Desde su regreso a la Casa Blanca, el presidente Donald Trump ha estado en medio de la polémica en razón de multitud de decisiones altamente controvertidas. Si bien las medidas proteccionistas, su cercanía con Israel o su beligerancia en temas internacionales se daban por descontado, no es este el caso de las universidades, que han devenido en un blanco inesperado del Gobierno.
Así, durante las últimas semanas, las autoridades han enviado cartas a unas 60 instituciones de educación superior para condicionar el financiamiento o la exención de tributos a la adopción de medidas que, según los críticos, representan una injerencia abierta de la Casa Blanca que atenta contra la libertad de pensamiento y el debate crítico, prácticas que cuentan con gran tradición dentro de la academia estadounidense.

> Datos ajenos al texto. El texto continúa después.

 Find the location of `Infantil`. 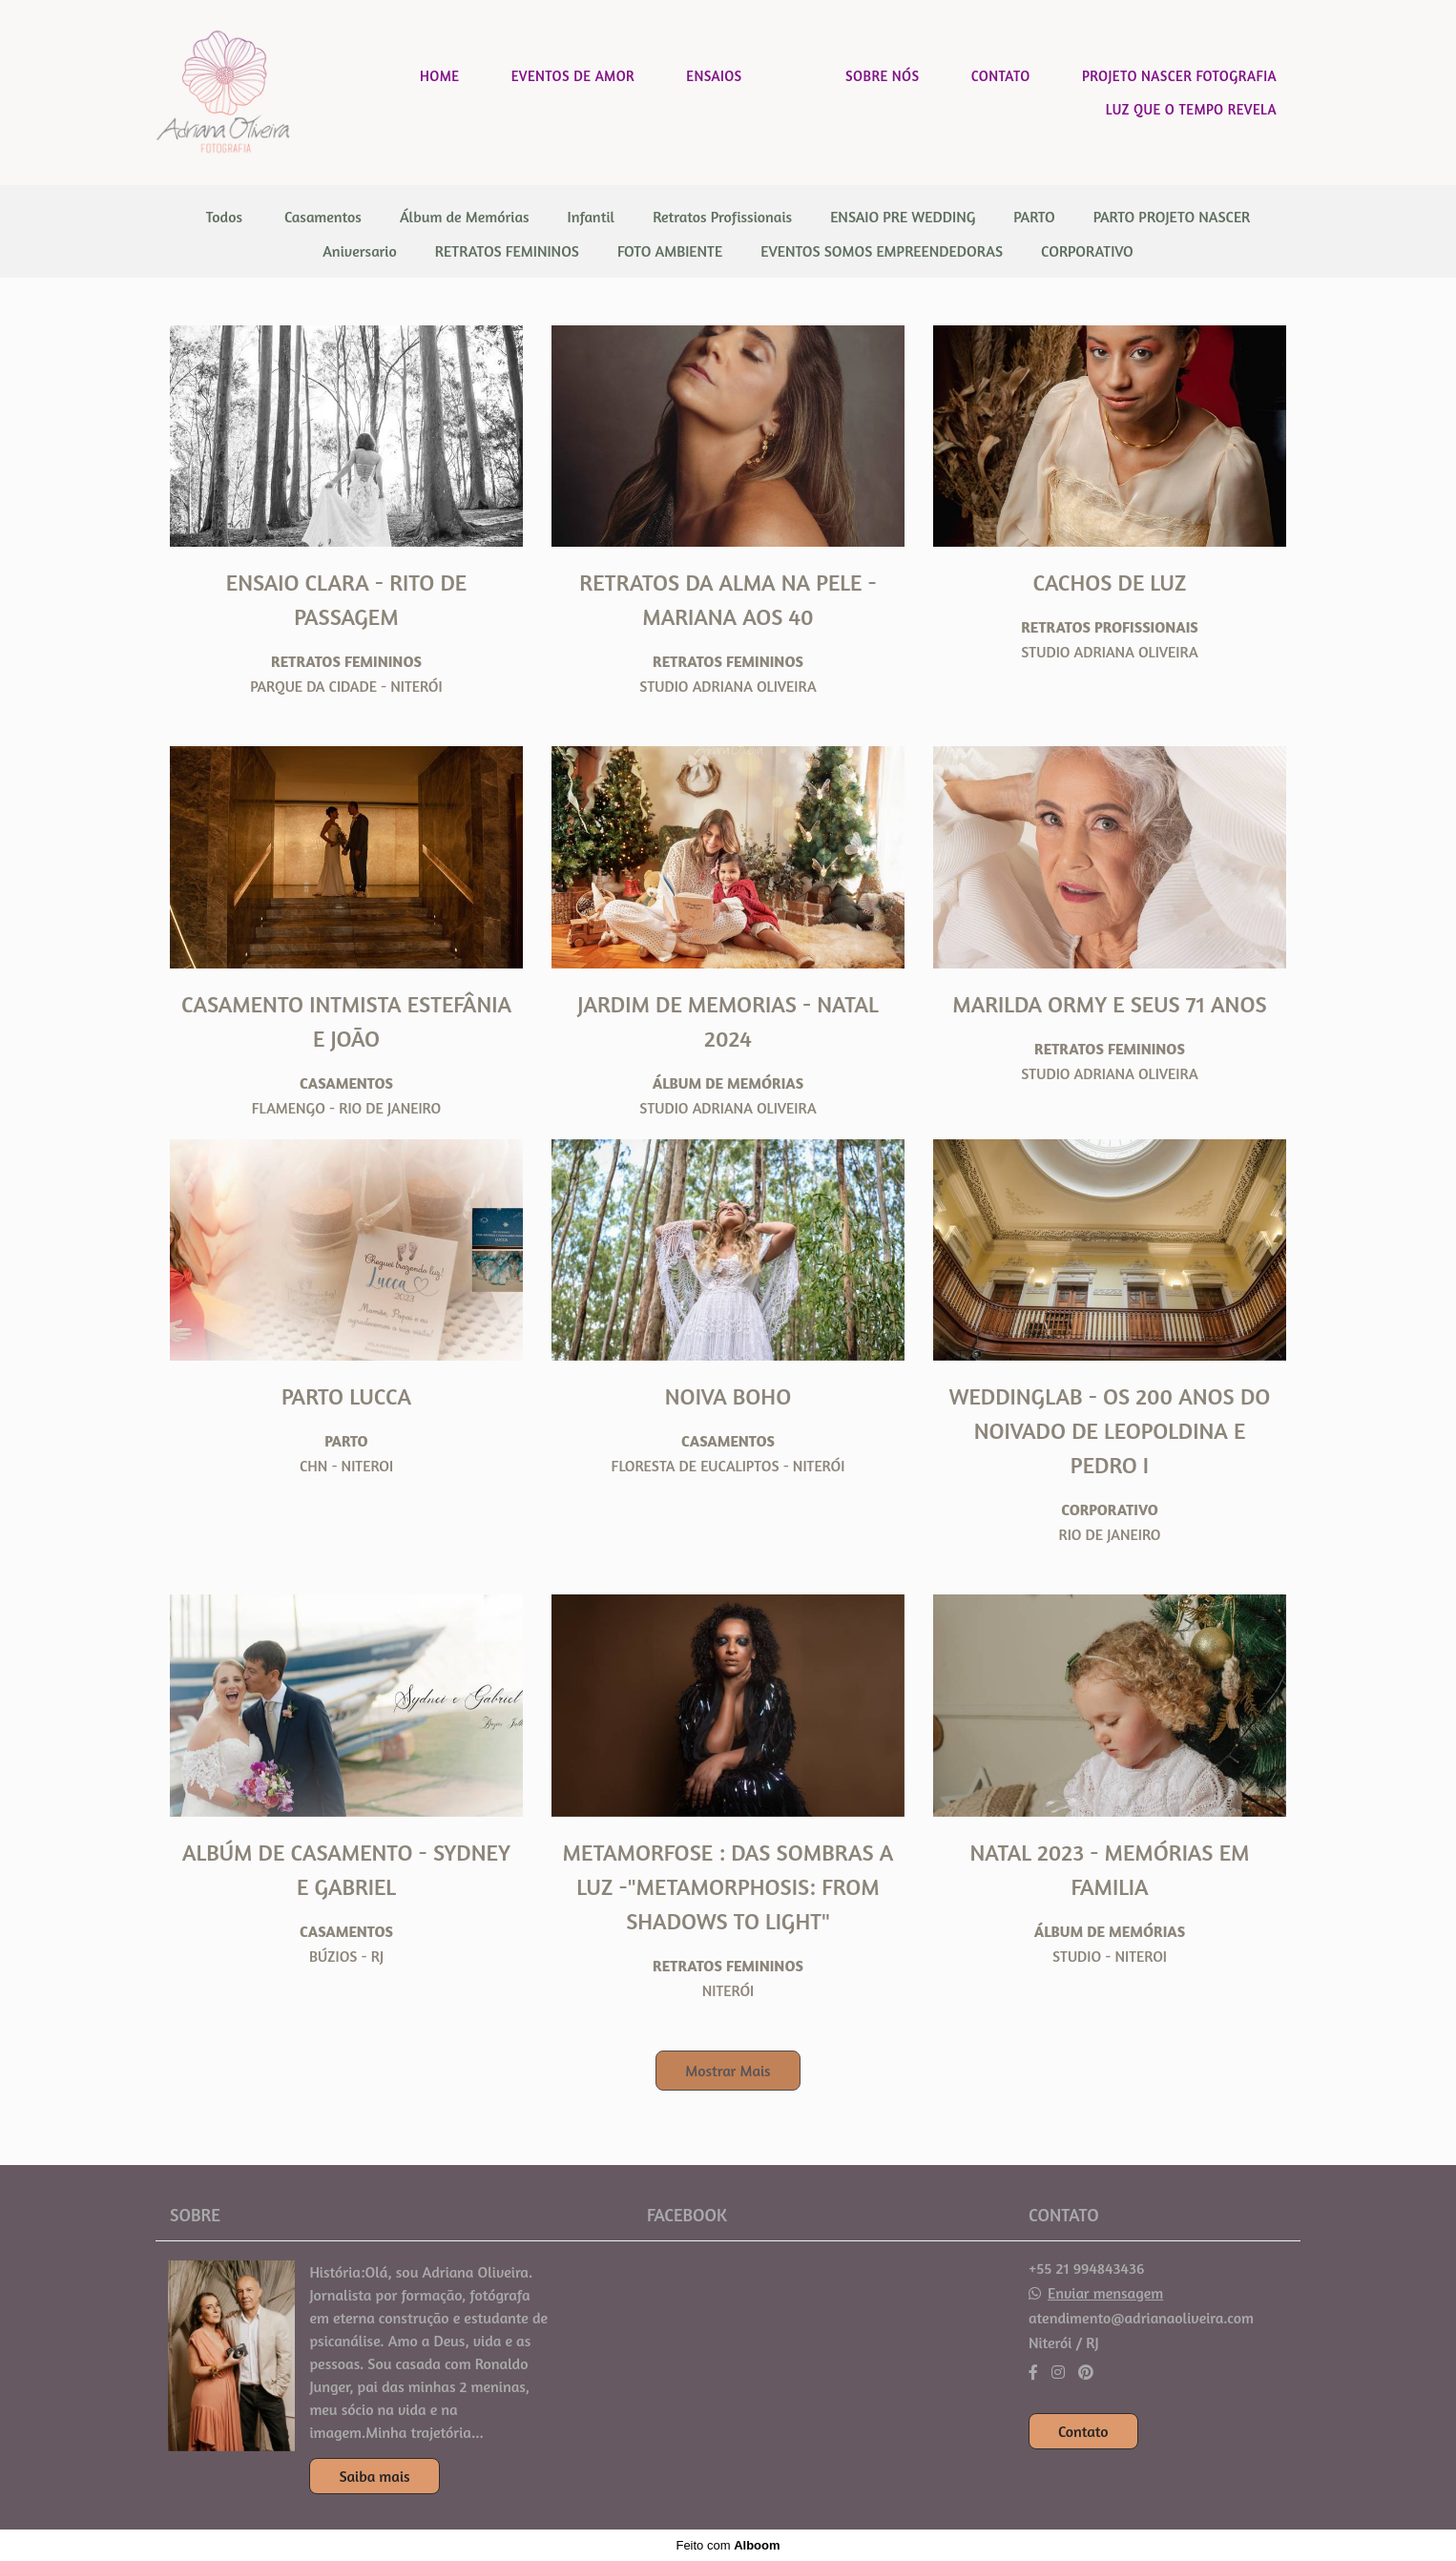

En el actual estado de cosas, cobra especial importancia el respaldo sin fisuras a las políticas israelíes y a la proscripción de cualquier manifestación que pueda ser calificada como «propalestina». No son meras retóricas. La fiscal general de EE.UU., Pam Bondi, ha tildado de «terroristas domésticos» a quienes participan en estas actividades.
Hay antecedentes. En 2024, cuando aún gobernaba el demócrata Joe Biden y la cifra de asesinados en Gaza por las fuerzas israelíes superaba las 40.000 personas, algunas universidades establecieron protocolos para impedir o restringir las protestas. No querían que se repitiera una oleada de manifestaciones críticas con Israel, con las políticas de EE.UU. en Oriente Próximo y los nexos financieros de las instituciones de educación superior y el país hebreo que había tenido lugar durante la primavera.
El caso Harvard
La diferencia entre estas acciones –que ya podrían calificarse como intentos para limitar la libertad de expresión– y las que ahora pretende implementar el Gobierno trumpista es que ahora se exigen reformas relativas a aspectos de su funcionamiento interno, como consta en la comunicación que envió el Departamento de Educación a las autoridades de la Universidad de Harvard el pasado 11 de abril.
Las demandas abarcan cambios relativos al poder de profesores (tanto titulares como no titulares) y miembros del personal administrativo «más comprometidos con el activismo que con la investigación», en favor de beneficiar a «aquellos más dedicados a la misión académica de la universidad y comprometidos con los cambios» que reclama el Gobierno.